Maddenin Sırrı Aralanıyor: Madde Olmayan "Şey" Keşfedildi
 |
Prof. Dr. Howard Georgi |
Evrenin önemli sırlarından birini açıklayan yeni radikal bir öneri diyor ki:
"Biz, parçacık olmayanlardan oluşmuş tamamen yeni bir madde çeşidiyle çevriliyiz."
Evrenin böyle yeni bir "şey" içerdiği önerisi, karanlık madde bulmacasını çözmede, dikkate değer bir yol sunuyor. Karanlık madde, keşfedildiği günden bugüne, 70 yılı aşkın süredir kozmologların kafasını karıştırmaktadır.

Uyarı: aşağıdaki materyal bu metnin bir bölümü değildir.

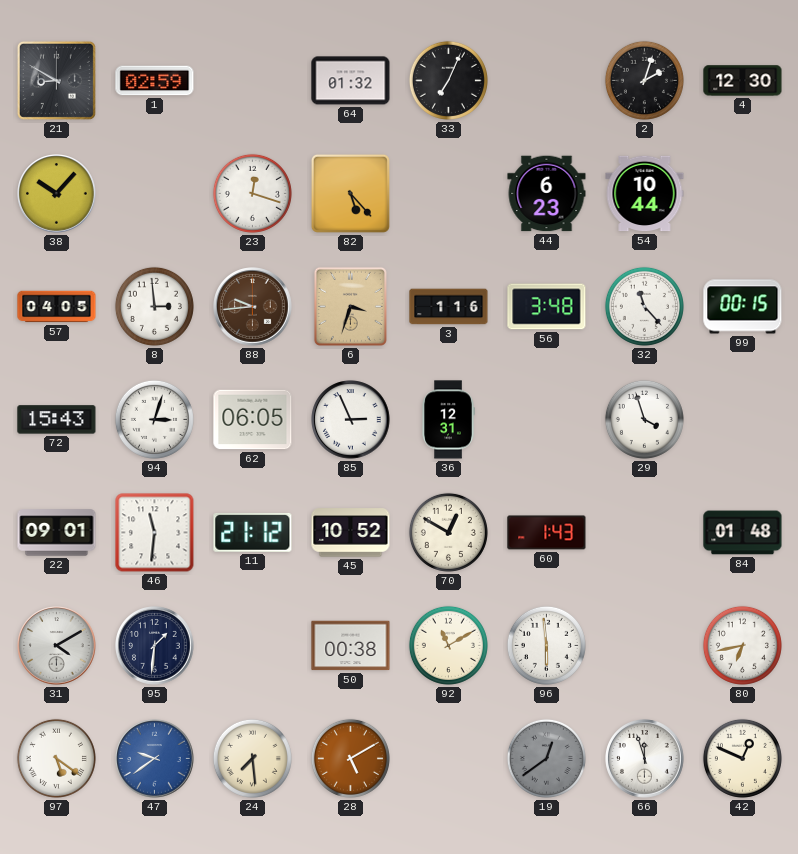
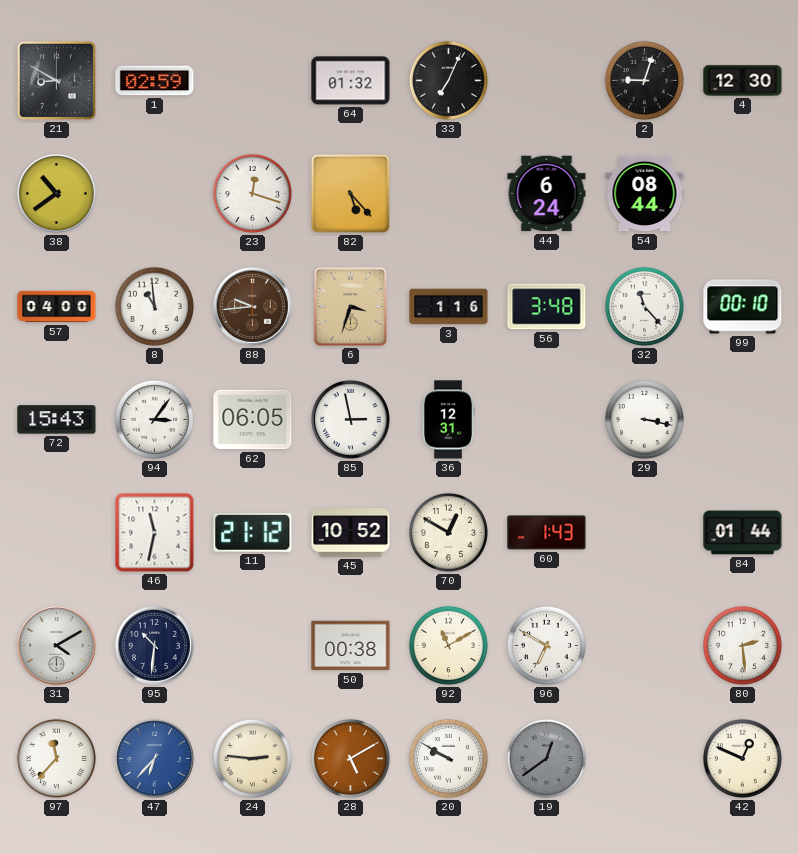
2: 2:03 -> 9:03
38: 10:07 -> 10:39
44: 6:23 -> 6:24
54: 10:44 -> 08:44
57: 04:05 -> 04:00
8: 2:59 -> 10:59
99: 00:15 -> 00:10
94: 3:03 -> 3:06
85: 2:56 -> 2:58
29: 3:57 -> 3:17
22: 09:01 -> none
46: 11:31 -> 11:32
84: 01:48 -> 01:44
95: 1:31 -> 10:31
96: 5:59 -> 6:50
80: 6:43 -> 2:29
97: 5:21 -> 11:37
47: 9:39 -> 6:37
24: 7:29 -> 2:46
20: none -> 9:50
66: 11:57 -> none
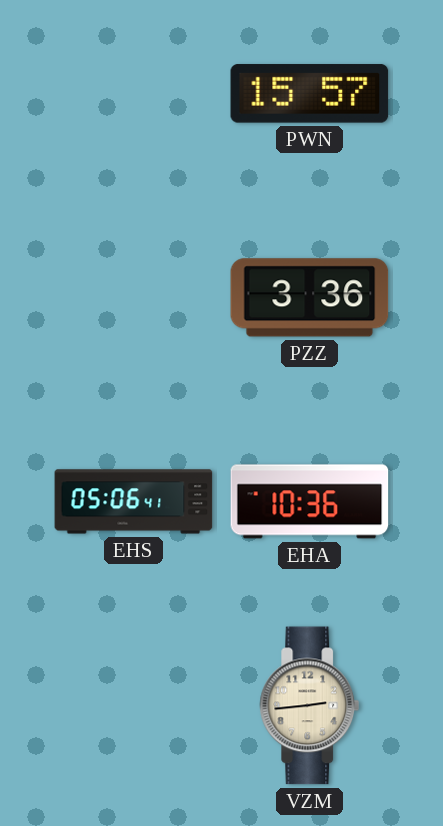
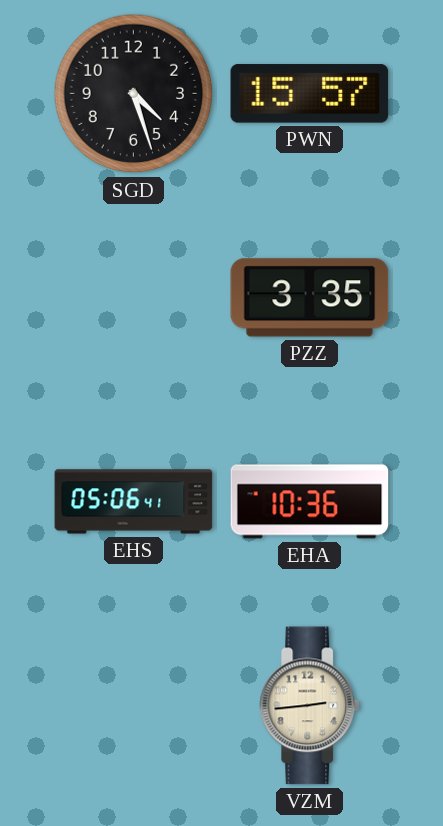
SGD: none -> 4:27
PZZ: 3:36 -> 3:35
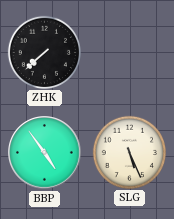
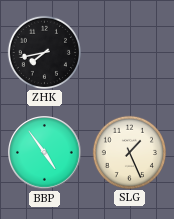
ZHK: 7:38 -> 7:43
SLG: 5:26 -> 1:26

Karanlık maddenin doğasıyla ilgi çok az şey biliniyor olmasına rağmen, onun varlığı gereklidir. Çünkü gözlemlerden, onun görünmez çekim gücünün, evreni bir bütün olarak şekillendirmek için galaksileri, galaksi kümelerine doğru hareket ettirdiği bilinmektedir.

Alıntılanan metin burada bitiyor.